Consider this: BIFR has allowed the company to make a rights issue of Rs 27 crore in the ratio of six shares for every 10 held, without bothering to seek shareholder approval in a general body meeting. The order permits Dunlop to issue 2.7 crore additional shares and also to enhance its authorised capital to Rs 75 crore from Rs 70 crore. It ‘directs’ stock exchanges of Mumbai, Kolkata, Delhi and Chennai to lift the suspension on trading of Dunlop shares immediately (without going into the basis of their suspension since 2003). It also directs the National Securities Depository Limited (NSDL) and Central Depository Services Limited (CDSL) to allot an international securities identification number (ISIN) for the company’s entire share capital to enable trading of the newly allotted shares also in dematerialised form.
Armed with the BIFR orders, Dunlop has gone ahead and announced plans to open its rights issue without reference to the market regulator or intimation to the stock exchanges on which the shares will be listed. Many investors say that they have not even received intimation of the Rights Offer, which opened for subscription on 2 April and was set to close on 6 April, which is a bank holiday. Clearly, the company’s new management headed by Pawan Kumar Ruia does not really want existing shareholders to infuse funds for its revival. But since the new shares are being issued at par, the company has a good chance of revival and a well-known brand name, the rights offer is probably attractive to many investors. Why then should the BIFR exempt it from all listing processes?
Meanwhile, Sebi has responded to the investor complaint and asked Dunlop to “consider” extending its offer period by at least 15 days, in order to give shareholders a chance to participate in the issue. We also learn that the regulator plans to file an appeal against the BIFR order. If the order is not stayed, will Dunlop be able to bypass stock exchange and depository rules? Indeed it will; except that bourses and depositories may go-slow on listing processes in order to give the regulator a chance to file an appeal.
It is anybody’s guess which way this case will go and whether Dunlop will actually manage to cut through the rules with the help of a statutory order. But this is neither the first nor the last time that India’s judicial system will fail to understand the financial markets and issue orders based on the petition of only one section of the stakeholders.
For instance, a few years ago, C R Bhansali, whose financial conglomerate had collapsed like a pack of cards in the mid-1990s, had attempted to make a comeback through a similar court order. At that time, a Delhi court had ordered the Reserve Bank of India to waive its regulatory requirements to facilitate the revival of CRB. Naturally, this had the support of CRB’s many stakeholders since it was their only hope of getting their money back. The court issued its orders based on the support of these stakeholders without considering the damage to the financial system. RBI had filed an appeal against the order and, although one does not know what happened to the case, the CRB group has certainly not managed to resurrect itself.

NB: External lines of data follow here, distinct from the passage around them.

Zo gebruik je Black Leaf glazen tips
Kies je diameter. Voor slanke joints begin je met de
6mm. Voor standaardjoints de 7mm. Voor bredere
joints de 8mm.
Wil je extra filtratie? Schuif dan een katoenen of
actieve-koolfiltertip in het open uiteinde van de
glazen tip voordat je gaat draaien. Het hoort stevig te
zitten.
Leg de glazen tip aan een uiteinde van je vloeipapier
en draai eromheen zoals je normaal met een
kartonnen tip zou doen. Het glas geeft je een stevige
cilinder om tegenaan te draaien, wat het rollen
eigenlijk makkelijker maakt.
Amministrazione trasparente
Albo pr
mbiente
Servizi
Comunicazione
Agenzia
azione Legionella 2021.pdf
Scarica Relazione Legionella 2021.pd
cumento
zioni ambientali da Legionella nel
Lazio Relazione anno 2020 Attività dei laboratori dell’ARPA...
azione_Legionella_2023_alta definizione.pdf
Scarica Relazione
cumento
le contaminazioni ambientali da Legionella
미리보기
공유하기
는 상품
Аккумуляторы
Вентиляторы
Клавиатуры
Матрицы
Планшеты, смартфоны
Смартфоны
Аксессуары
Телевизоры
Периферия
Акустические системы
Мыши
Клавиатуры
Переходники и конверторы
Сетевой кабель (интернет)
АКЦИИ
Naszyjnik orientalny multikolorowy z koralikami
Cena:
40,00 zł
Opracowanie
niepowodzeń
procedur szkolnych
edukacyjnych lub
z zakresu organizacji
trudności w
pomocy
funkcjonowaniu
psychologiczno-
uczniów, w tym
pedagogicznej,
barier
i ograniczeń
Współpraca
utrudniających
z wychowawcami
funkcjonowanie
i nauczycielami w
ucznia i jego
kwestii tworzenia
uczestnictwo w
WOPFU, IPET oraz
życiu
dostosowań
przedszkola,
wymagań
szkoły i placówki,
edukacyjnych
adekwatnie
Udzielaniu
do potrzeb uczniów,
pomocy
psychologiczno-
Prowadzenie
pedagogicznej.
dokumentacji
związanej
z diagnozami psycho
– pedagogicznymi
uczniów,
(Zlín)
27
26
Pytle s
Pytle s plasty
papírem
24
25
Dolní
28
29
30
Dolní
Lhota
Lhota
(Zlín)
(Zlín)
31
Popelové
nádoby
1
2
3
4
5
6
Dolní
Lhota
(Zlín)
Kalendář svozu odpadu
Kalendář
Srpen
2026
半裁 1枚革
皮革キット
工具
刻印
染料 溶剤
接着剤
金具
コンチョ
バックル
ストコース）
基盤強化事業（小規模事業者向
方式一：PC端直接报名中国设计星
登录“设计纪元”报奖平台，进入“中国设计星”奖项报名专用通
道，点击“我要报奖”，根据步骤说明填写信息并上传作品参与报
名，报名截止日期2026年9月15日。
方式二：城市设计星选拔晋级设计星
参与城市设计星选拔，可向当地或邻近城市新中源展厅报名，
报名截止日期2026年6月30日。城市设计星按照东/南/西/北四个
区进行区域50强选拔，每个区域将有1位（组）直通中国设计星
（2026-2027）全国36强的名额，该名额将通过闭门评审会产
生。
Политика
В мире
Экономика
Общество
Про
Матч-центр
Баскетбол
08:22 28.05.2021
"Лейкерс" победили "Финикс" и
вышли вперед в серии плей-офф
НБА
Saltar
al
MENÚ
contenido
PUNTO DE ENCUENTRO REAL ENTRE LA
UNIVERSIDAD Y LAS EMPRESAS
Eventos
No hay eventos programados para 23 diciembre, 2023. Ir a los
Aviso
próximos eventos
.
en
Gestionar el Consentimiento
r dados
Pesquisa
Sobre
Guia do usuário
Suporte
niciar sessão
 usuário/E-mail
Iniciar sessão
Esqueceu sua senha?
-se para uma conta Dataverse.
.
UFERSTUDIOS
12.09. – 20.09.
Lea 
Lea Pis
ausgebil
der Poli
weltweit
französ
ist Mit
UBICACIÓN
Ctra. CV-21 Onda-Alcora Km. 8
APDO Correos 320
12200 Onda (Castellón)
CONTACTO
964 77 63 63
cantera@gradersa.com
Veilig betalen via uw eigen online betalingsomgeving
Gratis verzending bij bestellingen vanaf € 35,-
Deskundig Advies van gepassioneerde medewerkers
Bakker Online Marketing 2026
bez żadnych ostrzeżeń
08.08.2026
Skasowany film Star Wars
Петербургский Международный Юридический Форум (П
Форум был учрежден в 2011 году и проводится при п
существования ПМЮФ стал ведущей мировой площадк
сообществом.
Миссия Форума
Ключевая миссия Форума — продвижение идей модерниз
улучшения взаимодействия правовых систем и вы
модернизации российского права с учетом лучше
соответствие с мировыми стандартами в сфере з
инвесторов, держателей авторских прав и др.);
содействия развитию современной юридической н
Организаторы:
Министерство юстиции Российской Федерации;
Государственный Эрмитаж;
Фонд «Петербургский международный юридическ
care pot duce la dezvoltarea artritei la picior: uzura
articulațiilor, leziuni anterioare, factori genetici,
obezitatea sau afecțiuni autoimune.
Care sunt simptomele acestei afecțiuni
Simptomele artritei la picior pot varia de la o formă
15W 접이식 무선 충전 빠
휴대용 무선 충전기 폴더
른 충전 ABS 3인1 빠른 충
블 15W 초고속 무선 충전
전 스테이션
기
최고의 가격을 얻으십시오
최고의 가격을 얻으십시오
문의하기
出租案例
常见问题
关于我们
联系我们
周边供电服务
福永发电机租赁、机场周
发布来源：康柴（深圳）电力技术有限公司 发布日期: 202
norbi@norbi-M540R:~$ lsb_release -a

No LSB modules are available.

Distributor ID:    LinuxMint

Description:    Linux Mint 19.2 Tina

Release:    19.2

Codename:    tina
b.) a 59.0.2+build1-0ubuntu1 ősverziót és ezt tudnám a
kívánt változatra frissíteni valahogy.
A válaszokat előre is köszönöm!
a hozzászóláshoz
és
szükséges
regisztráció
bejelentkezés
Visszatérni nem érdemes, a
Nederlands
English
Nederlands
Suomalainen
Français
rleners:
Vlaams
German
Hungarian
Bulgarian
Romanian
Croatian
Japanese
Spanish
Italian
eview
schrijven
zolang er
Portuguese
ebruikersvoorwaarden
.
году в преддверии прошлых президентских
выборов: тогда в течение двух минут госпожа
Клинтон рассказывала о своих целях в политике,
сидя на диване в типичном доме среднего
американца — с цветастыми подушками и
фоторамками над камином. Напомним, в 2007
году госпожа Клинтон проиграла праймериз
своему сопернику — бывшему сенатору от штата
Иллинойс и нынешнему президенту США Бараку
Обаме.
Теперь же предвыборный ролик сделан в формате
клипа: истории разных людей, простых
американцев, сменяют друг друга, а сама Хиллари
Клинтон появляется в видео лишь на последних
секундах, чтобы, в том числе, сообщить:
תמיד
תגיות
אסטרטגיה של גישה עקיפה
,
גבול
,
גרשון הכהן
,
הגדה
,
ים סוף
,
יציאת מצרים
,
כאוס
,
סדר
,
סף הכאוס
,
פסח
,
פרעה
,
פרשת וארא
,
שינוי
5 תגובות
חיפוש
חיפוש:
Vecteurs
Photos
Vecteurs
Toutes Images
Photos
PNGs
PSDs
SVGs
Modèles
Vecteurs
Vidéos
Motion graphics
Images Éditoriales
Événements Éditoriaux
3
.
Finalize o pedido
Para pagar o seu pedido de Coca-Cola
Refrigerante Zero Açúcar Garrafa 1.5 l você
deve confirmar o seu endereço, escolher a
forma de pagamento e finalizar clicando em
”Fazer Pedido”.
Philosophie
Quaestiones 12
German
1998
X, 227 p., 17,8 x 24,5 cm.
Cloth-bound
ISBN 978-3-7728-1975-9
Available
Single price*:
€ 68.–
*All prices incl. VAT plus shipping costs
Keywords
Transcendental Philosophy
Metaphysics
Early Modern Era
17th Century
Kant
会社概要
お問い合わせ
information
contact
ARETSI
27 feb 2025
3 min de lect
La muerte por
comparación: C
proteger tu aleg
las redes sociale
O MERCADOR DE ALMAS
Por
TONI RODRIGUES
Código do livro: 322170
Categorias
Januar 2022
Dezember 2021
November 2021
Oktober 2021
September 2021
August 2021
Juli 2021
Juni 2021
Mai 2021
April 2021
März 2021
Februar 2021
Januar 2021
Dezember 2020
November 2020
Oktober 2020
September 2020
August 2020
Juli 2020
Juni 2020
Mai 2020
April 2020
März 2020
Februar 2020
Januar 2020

The Haryana-based Vikas WSP is another notorious company that could be in line to follow the Dunlop route. The company has been severely indicted by the Company Law Board on several counts of mismanagement and worse, and its shares are delisted by the bourses since 2001. Yet, a large group of investors headed by a senior army officer (retired) is lobbying hard for its revival and re-listing since the company is making money and they are the only losers in the de-listing process.
The company makes edible gum used in ice creams and the commodity attracts suspiciously high trading volumes on India’s commodity futures bourses. In this case, investors’ anxiety is completely understandable; but is the re-listing of a company, with the same questionable family-owner management the answer? One of these days, this issue too could lead to another strange judicial order.